Sejak SMP aku selalu berpikir
bahwa nantinya aku akan masuk SMK (sekolah menengah kejuruan), ini ku lakukan
demi mengasah potensi yang ada dalam diriku. Bapak mengatakan kepadaku bahwa
aku harus pandai dalam bidang otomotif, masuk jurusan itu dan akan diberikan
modal olehnya untuk membuka bengkel setelah lulus Sekolah.
Namun takdir berkata lain, aku
justru masuk ke jurusan multimedia, jurusan yang justru bertolak belakang
dengan apa yang diangan oleh bapak. Namun, meskipun demikian bapak selalu
mensuport apa yang menjadi tujuanku. Hingga pada akhirnya aku masuk ke salah
satu perguruan tinggi swasta di pulau kalimantan. Awalnya tak ada pikiran untuk
melanjutkan sekolah, namun entah apa yang terjadi pada saat itu, seolah Tuhan
telah menggiringku untuk melanjutkan sekolah. Aku di gadang-gadang menjadi cucu
pertama yang akan menjadi sarjana dari 11 cucu nenekku.
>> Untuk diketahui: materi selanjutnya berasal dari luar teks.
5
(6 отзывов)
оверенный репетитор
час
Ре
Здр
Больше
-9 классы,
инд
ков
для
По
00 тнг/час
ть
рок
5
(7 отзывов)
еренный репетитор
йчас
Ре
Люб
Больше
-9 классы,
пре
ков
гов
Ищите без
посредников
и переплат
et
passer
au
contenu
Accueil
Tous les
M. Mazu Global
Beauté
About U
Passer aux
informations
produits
Sudahlah, itu hanya pengantar
yang ingin aku ceritakan. Jurusan IT selalu menjadi jurusan yang ku dambakan
pada saat itu. Namun nahas, aku salah jurusan. Alih-alih menjadi programer
ataupun ahli TI, aku justru hanya akan lulus dengan gelar S.Pd yakni sebagai
guru TI.
Tak ada yang salah bukan dengan
guru? Benar memang tidak ada yang salah.
Jika profesi itu tidak salah
lantas mengapa kesejahteraan guru masih dibawah angka 50% ? tidak percaya? Mari
kita pahami lebih dalam.
Situs resmi kemendikbud
menyatakan bahwa tingkat kesejahteraan guru dengan kategori guru yang tidak
sejahtera 4%, kurang sejahtera 48%, sejahtera 40% dan sangat sejahtera 8%.
Diantara guru-guru yang memiliki
nilai persentase sejahtera adalah mereka yang memiliki jabatan atau bekerja
lebih lama.
Selain itu dilema yang dirasakan
oleh para guru pada umumnya yakni harus mengikuti PPG (pelatihan profesi guru)
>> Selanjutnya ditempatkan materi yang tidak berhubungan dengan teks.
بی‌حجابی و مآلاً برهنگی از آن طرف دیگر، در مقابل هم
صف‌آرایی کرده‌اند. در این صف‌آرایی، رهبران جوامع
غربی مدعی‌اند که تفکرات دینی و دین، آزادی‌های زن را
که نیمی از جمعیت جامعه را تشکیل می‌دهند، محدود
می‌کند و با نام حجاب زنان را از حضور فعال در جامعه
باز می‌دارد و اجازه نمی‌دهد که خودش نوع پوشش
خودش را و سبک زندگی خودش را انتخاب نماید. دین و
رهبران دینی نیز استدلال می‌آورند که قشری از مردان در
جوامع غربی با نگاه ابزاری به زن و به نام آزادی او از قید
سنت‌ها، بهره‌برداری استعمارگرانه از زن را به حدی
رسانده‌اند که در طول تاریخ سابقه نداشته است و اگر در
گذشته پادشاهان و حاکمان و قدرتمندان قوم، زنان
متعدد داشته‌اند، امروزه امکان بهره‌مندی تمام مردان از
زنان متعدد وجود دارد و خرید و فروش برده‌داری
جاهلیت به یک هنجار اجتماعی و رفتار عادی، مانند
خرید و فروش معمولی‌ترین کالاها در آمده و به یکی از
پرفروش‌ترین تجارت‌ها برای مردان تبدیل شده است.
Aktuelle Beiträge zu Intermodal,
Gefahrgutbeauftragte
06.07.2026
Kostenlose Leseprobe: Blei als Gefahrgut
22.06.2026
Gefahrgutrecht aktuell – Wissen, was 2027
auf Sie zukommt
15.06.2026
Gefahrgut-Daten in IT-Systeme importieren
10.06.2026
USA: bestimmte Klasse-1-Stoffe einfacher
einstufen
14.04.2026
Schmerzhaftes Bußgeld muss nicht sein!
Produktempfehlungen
yang bertujuan untuk mendaftarkan diri mereka sebagai pegawai negeri sipil.
Para guru berbondong-bondong memperebutkan status ini, mereka bekerja keras
hanya untuk mengabdi ke negara dalam rangka mencerdaskan kehidupan bangsa.
Pernahkah kita berpikir? Mereka yang selalu mengabdi untuk negeri, mereka
menjadi tempat bergantung layak atau tidaknya suatu generasi apakah cukup hanya
di berikan upah senilai 1-2 juta rupiah? Tentu tidak, itu bahkan tidak cukup
untuk hidup istri dan anaknya.
Mungkin tulisan ini akan kubuka
kembali di 5 tahun kedepan. Aku sadar idealisme dalam diri ini masih enggan
untuk melangkah terjun ke dunia tenaga pendidik, tapi akankah idealisme ini
masih akan tetap terjaga sampai pada saatnya aku mengais-ngais lowongan
pekerjaan kelak?
Tidak mudah menjadi seorang guru,
guru itu sabar mengasuh, mengasih dan mengasah para anak didiknya dari yang
semula tidak tahu menjadi tahu.
Sebagian besar manusia telah
dibolak-balikkan hatinya oleh Tuhan, guru adalah profesi yang sangat mulia maka
dari itu pelayanan serta fasilitas untuk merekapun harus di muliakan pula. Jika
kelak aku menjadi seorang guru, maka akan ku baca kembali tulisan berserakan
ini, akan ku katakan pada dunia bahwa guru adalah profesi yang paling berjasa.
Masa depan tiada yang tahu, masa depan adalah sebuah perang, maka dari itu mari
asah senjata kita mulai dari sekarang untuk mempersiapkan peperangan itu.